The other point is that GLaDOS was activated the same day as the Black Mesa Incident, which meant that humanity had bigger problems than one homicidal AI running endless tests. The player deactivates GLaDOS by beating Portal, and then reactivates her due to following the stupidity of Wheatley in Portal 2.
It’s been a while since I played either, but I got the impression that Aperture Science was just so labyrinthine and decrepit that whole parts of their facility were closed off and forgotten about, GlaDOS included.

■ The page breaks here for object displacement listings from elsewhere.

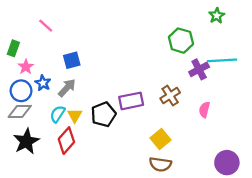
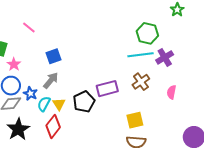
cyan line: (222, 60) -> (141, 55), moved
blue star: (43, 83) -> (30, 94), moved
yellow square: (161, 139) -> (135, 120), turned 30

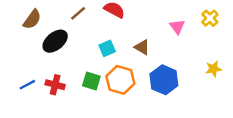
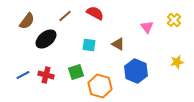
cyan square: (107, 48) -> (89, 45), turned 32
orange hexagon: (120, 80) -> (100, 86), moved
green square: (91, 81) -> (76, 72), turned -35

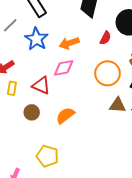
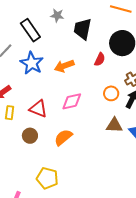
pink diamond: (64, 68) -> (72, 101), moved
orange circle: (108, 73) -> (111, 93), moved, size x0.6

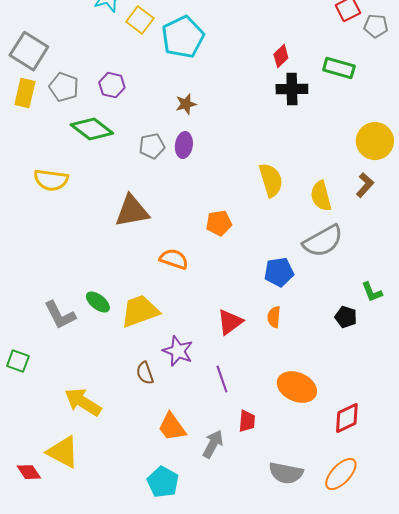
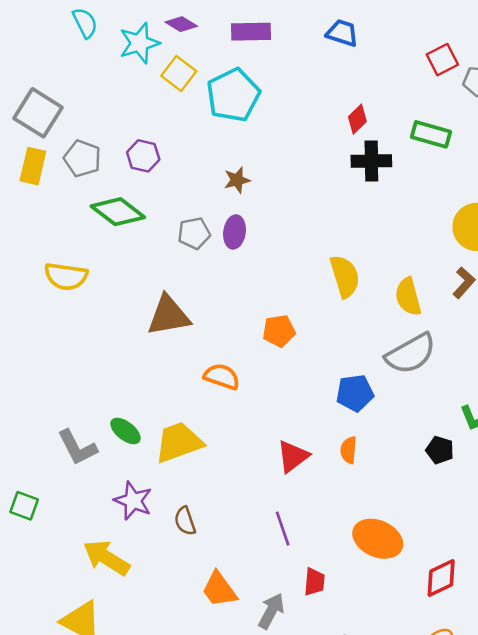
purple star: (178, 351) -> (133, 501), moved

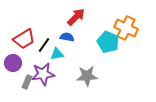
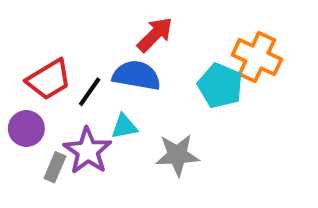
blue semicircle: (67, 37) -> (137, 75), size x1.6
cyan triangle: (57, 54) -> (124, 126), moved
purple star: (43, 74) -> (88, 151), turned -30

Aperture was always secretive and secluded, and most of the facility was hidden away underground and inaccessible. From the outside, it just looked like a tech startup that had lost a few key government contracts and dwindled away to nothing. The only hints as to what was really going on were sales pitches that the DoD laughed off as the ravings of a madman and which were classified to anyone else.
[spoiler]GLaDOS wasn’t created to facilitate testing. It was intended as a route to immortality for the founder and CEO of Aperture, Cave Johnson, from which he could continue to run the company and facility. When it became evident that he wouldn’t live long enough for the development to be completed, he instructed that his assistant Caroline succeed him as CEO–apparently in perpetuity, as she was uploaded into GLaDOS. GLaDOS was activated, with Caroline’s personality core, on Bring Your Daughter to Work (as a test subject) Day. Unfortunately, design flaws meant that she awoke murderously psychotic, and she immediately tried to kill everyone. She was stopped, but Aperture continued to work on her, trying various things to inhibit her homicidal behavior. The Morality Core didn’t do that, but it did make her subtle enough–just barely–to make the scientist who created it think that it had. Believing that he had corrected the problem, he was persuaded to allow her access to the resources she needed to eventually kill nearly everyone in the facility. The exceptions were Chell, Rattman, and however many of Aperture’s other human test subjects happened to be in stasis at the time. (Aperture was prone to wholesale–and decidedly inhumane–human testing, and apparently kept a bunch of test subjects on ice as handy replacements.)
It’s speculated that that happened around the same time that rival company Black Mesa created an interdimensional portal, resulting in an event that combined the most charming aspects of an alien invasion and a zombie apocalypse. Consequently, people outside the facility were too busy to inquire why Aperture had gone quiet.[/spoiler]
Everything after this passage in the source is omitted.